■ WHAT YOU NEED TO DO ■
Copy out only the span from the line with "Низкие кровати-чердаки" to the end of the data, both ends kept, word for word.

====================

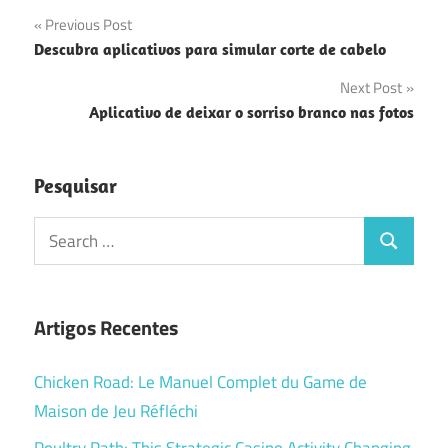
Navegação
Previous Post
Descubra aplicativos para simular corte de cabelo
de
Next Post
Post
Aplicativo de deixar o sorriso branco nas fotos
Pesquisar
Search
Search
for:
Artigos Recentes
Chicken Road: Le Manuel Complet du Game de
Maison de Jeu Réfléchi
Poultry Path: This Strategic Casino Activity Changing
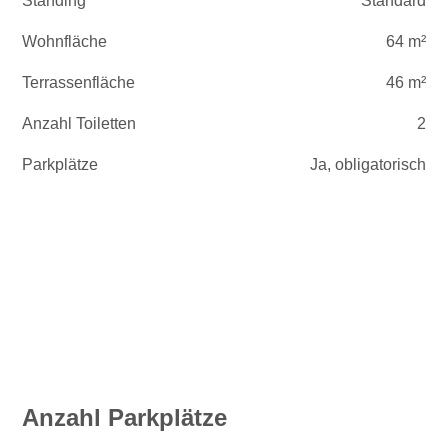
Standing
Standard
Wohnfläche
64 m²
Terrassenfläche
46 m²
Anzahl Toiletten
2
Parkplätze
Ja, obligatorisch
Anzahl Parkplätze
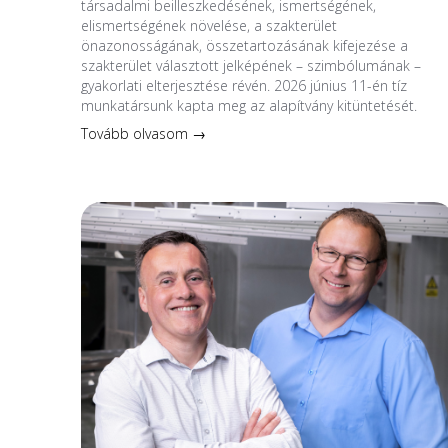
társadalmi beilleszkedésének, ismertségének,
elismertségének növelése, a szakterület
önazonosságának, összetartozásának kifejezése a
szakterület választott jelképének – szimbólumának –
gyakorlati elterjesztése révén. 2026 június 11-én tíz
munkatársunk kapta meg az alapítvány kitüntetését.
Tovább olvasom →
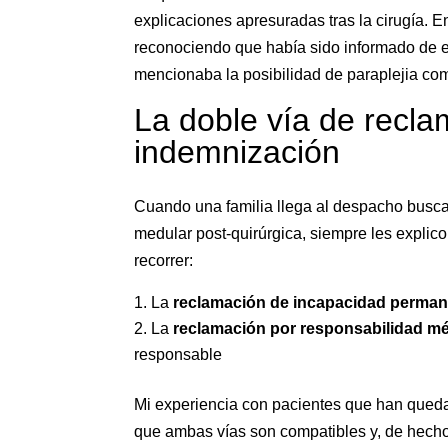
explicaciones apresuradas tras la cirugía. E
reconociendo que había sido informado de es
mencionaba la posibilidad de paraplejia com
La doble vía de recla
indemnización
Cuando una familia llega al despacho busca
medular post-quirúrgica, siempre les explic
recorrer:
La
reclamación de incapacidad perma
La
reclamación por responsabilidad m
responsable
Mi experiencia con pacientes que han qued
que ambas vías son compatibles y, de hech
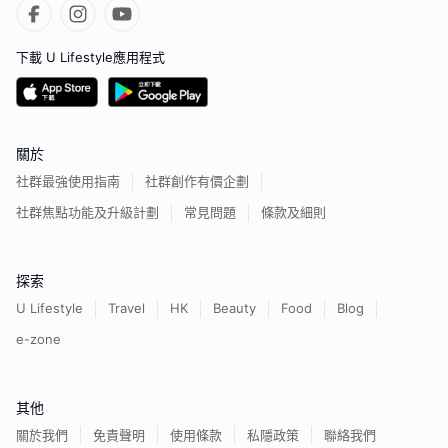
下載 U Lifestyle應用程式
關於
社群最強使用指南
社群創作有價企劃
社群焦點功能及升級計劃
常見問題
條款及細則
探索
U Lifestyle
Travel
HK
Beauty
Food
Blog
e-zone
其他
關於我們
免責聲明
使用條款
私隱政策
聯絡我們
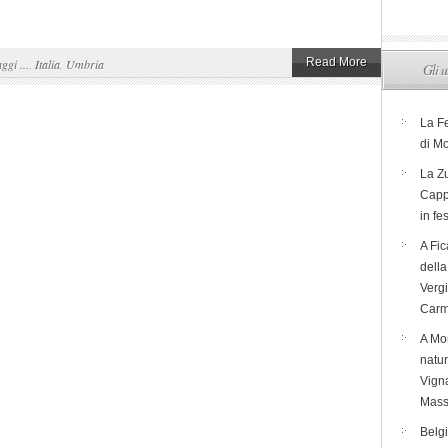
Read More
aggi ...
,
Italia
,
Umbria
Gli u
La F
di M
La Zu
Capp
in fe
A Fic
dell
Verg
Carm
A Mon
natur
Vigna
Mass
Belg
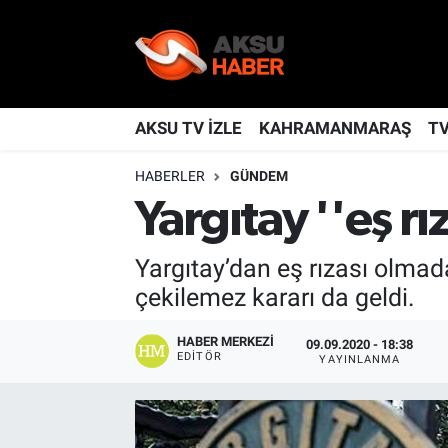
YAŞAM
Nöbetçi Eczaneler
TÜRKİYE
Hava Durumu
AKSU TV İZLE
KAHRAMANMARAŞ
T
HABERLER
GÜNDEM
KAHRAMANMARAŞ
Kahramanmaraş Namaz Vakitleri
Yargıtay ''eş r
SPOR
Trafik Durumu
Yargıtay’dan eş rızası olmad
GÜNDEM
TFF 2.Lig Kırmızı Grup Puan Durumu ve Fikstür
çekilemez kararı da geldi.
POLİTİKA
Tüm Manşetler
HABER MERKEZI
09.09.2020 - 18:38
EDITÖR
YAYINLANMA
DÜNYA
Son Dakika Haberleri
BİLİM
Haber Arşivi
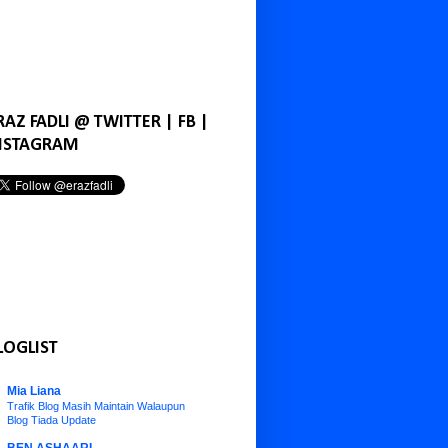
RAZ FADLI @ TWITTER | FB |
NSTAGRAM
LOGLIST
Mia Liana
Trafik Blog Masih Maintain Walaupun
Blog Tiada Update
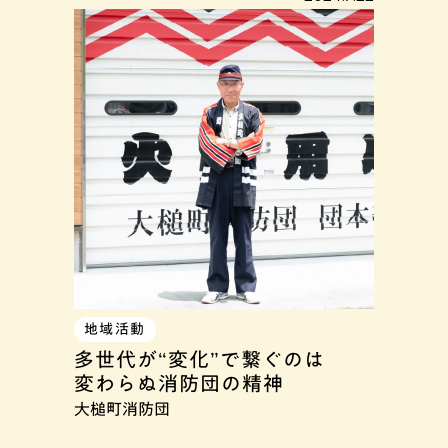
地域活動
多世代が“変化”で繋ぐのは
変わらぬ消防団の精神
大槌町消防団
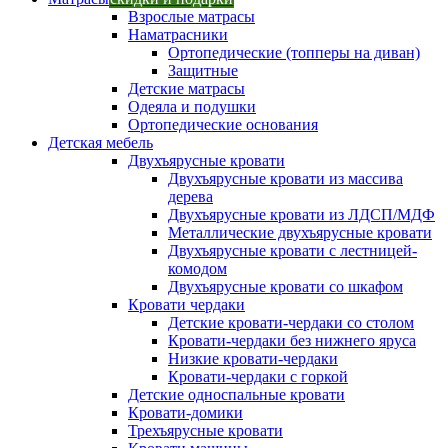
Взрослые матрасы
Наматрасники
Ортопедические (топперы на диван)
Защитные
Детские матрасы
Одеяла и подушки
Ортопедические основания
Детская мебель
Двухъярусные кровати
Двухъярусные кровати из массива
дерева
Двухъярусные кровати из ЛДСП/МДФ
Металлические двухъярусные кровати
Двухъярусные кровати с лестницей-
комодом
Двухъярусные кровати со шкафом
Кровати чердаки
Детские кровати-чердаки со столом
Кровати-чердаки без нижнего яруса
Низкие кровати-чердаки
Кровати-чердаки с горкой
Детские односпальные кровати
Кровати-домики
Трехъярусные кровати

====================

■ SOLUTION TO THIS PROBLEM ■
Низкие кровати-чердаки
Кровати-чердаки с горкой
Детские односпальные кровати
Кровати-домики
Трехъярусные кровати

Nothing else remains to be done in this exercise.